We carry on investigating the line of research questioning the power of randomization for the design of distributed algorithms. In their seminal paper, Naor and Stockmeyer [STOC 1993] established that, in the context of network computing in which all nodes execute the same algorithm in parallel, any construction task that can be solved locally by a randomized Monte-Carlo algorithm can also be solved locally by a deterministic algorithm. This result however holds only for distributed tasks such that the correctness of their solutions can be locally checked by a deterministic algorithm. In this paper, we extend the result of Naor and Stockmeyer to a wider class of tasks. Specifically, we prove that the same derandomization result holds for every task such that the correctness of their solutions can be locally checked using a 2-sided error randomized Monte-Carlo algorithm.

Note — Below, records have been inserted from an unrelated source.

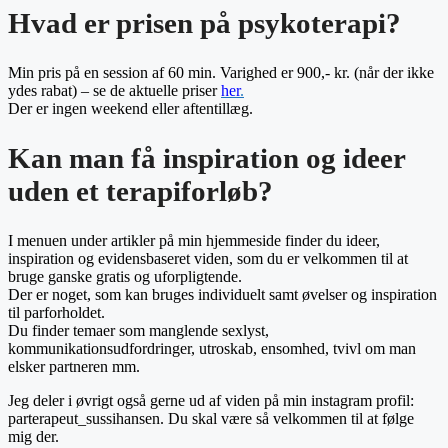
Hvad er prisen på psykoterapi?
Min pris på en session af 60 min. Varighed er 900,- kr. (når der ikke
ydes rabat) – se de aktuelle priser
her
.
Der er ingen weekend eller aftentillæg.
Kan man få inspiration og ideer
uden et terapiforløb?
I menuen under artikler på min hjemmeside finder du ideer,
inspiration og evidensbaseret viden, som du er velkommen til at
bruge ganske gratis og uforpligtende.
Der er noget, som kan bruges individuelt samt øvelser og inspiration
til parforholdet.
Du finder temaer som manglende sexlyst,
kommunikationsudfordringer, utroskab, ensomhed, tvivl om man
elsker partneren mm.
Jeg deler i øvrigt også gerne ud af viden på min instagram profil:
parterapeut_sussihansen. Du skal være så velkommen til at følge
mig der.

This paper originates from my masters' thesis. The conference version appeared at SPAA 2015. We decided to write a journal version when we realized there was an error in a proof (that wouldn't change the theorems), and that we could have a cleaner writing.
A different derandomization result appears in the celebrated paper An Exponential Separation between Randomized and Deterministic Complexity in the LOCAL Model by Chang, Kopelowitz and Pettie. It has to be noted that in their paper the algorithm succeeds with high probability, whereas in Naor-Stockmeyer paper and our paper, the success probability is only assumed to be constant.